Best of both worlds: Stochastic & adversarial best-arm identification
This work addresses the fundamental challenge of designing robust bandit algorithms for best-arm identification, providing impossibility results and near-optimal solutions for practitioners who face unknown reward types.
The paper studies best-arm identification in bandits with both stochastic and adversarial rewards, showing that a learner cannot be optimal in both settings simultaneously. It provides a lower bound characterizing the optimal rate for stochastic problems under adversarial robustness and proposes a parameter-free algorithm that matches this bound up to log factors while remaining robust to adversarial rewards.
We study bandit best-arm identification with arbitrary and potentially adversarial rewards. A simple random uniform learner obtains the optimal rate of error in the adversarial scenario. However, this type of strategy is suboptimal when the rewards are sampled stochastically. Therefore, we ask: Can we design a learner that performs optimally in both the stochastic and adversarial problems while not being aware of the nature of the rewards? First, we show that designing such a learner is impossible in general.
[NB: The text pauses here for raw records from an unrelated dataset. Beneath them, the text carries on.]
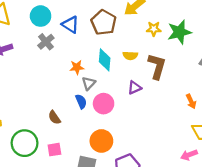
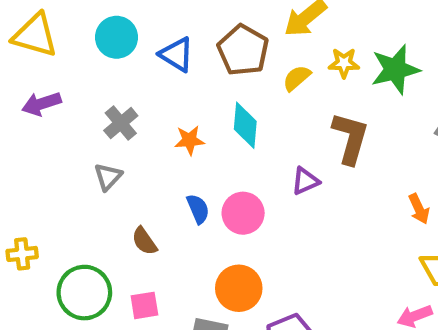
gray cross: (46, 42) -> (121, 123), moved
yellow semicircle: (130, 56) -> (297, 78), moved, turned 136
gray triangle: (89, 83) -> (108, 177), moved

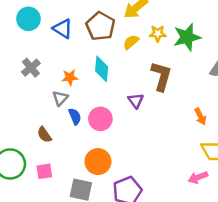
gray triangle: (108, 177) -> (60, 98), moved
purple triangle: (305, 181) -> (136, 101), turned -42

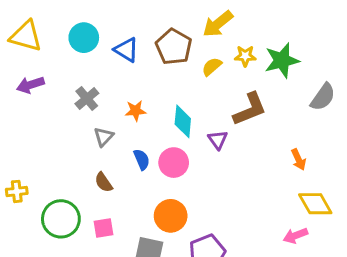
cyan diamond: (102, 69) -> (183, 121), moved
brown L-shape: (161, 76) -> (250, 109), turned 52
gray triangle: (60, 98) -> (104, 137), moved

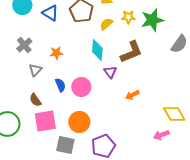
cyan diamond: (183, 121) -> (97, 50), moved
orange arrow: (299, 159) -> (132, 95), moved, turned 88
pink square: (104, 228) -> (45, 121), moved, size x1.6

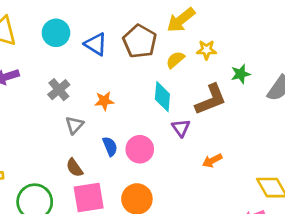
green star: (152, 20) -> (241, 74), moved, size x0.6

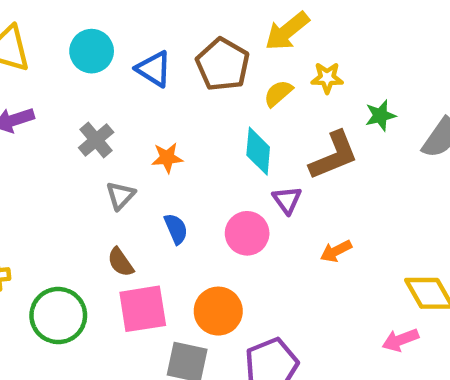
pink circle: (140, 149) -> (247, 233), moved

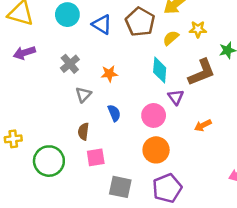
brown semicircle: (120, 262) -> (83, 131), turned 42
pink square: (143, 309) -> (96, 157), size x0.7
orange circle: (218, 311) -> (156, 150), moved

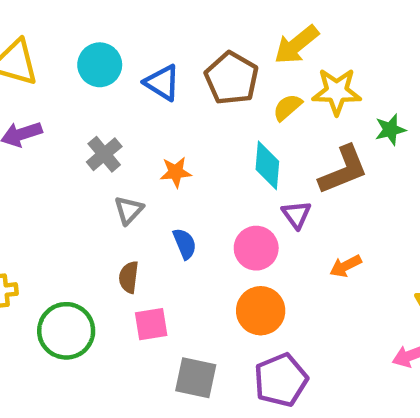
yellow star: (198, 29) -> (337, 92), size x1.5

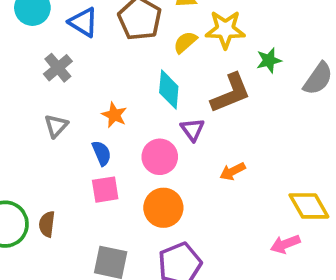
gray cross: (104, 154) -> (58, 68), moved
orange star: (176, 172) -> (114, 115), moved, turned 30
brown semicircle: (129, 277) -> (47, 224), moved
pink square: (151, 324) -> (105, 190), moved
In particular, to be robust to adversarial rewards, we can only guarantee optimal rates of error on a subset of the stochastic problems. We give a lower bound that characterizes the optimal rate in stochastic problems if the strategy is constrained to be robust to adversarial rewards. Finally, we design a simple parameter-free algorithm and show that its probability of error matches (up to log factors) the lower bound in stochastic problems, and it is also robust to adversarial ones.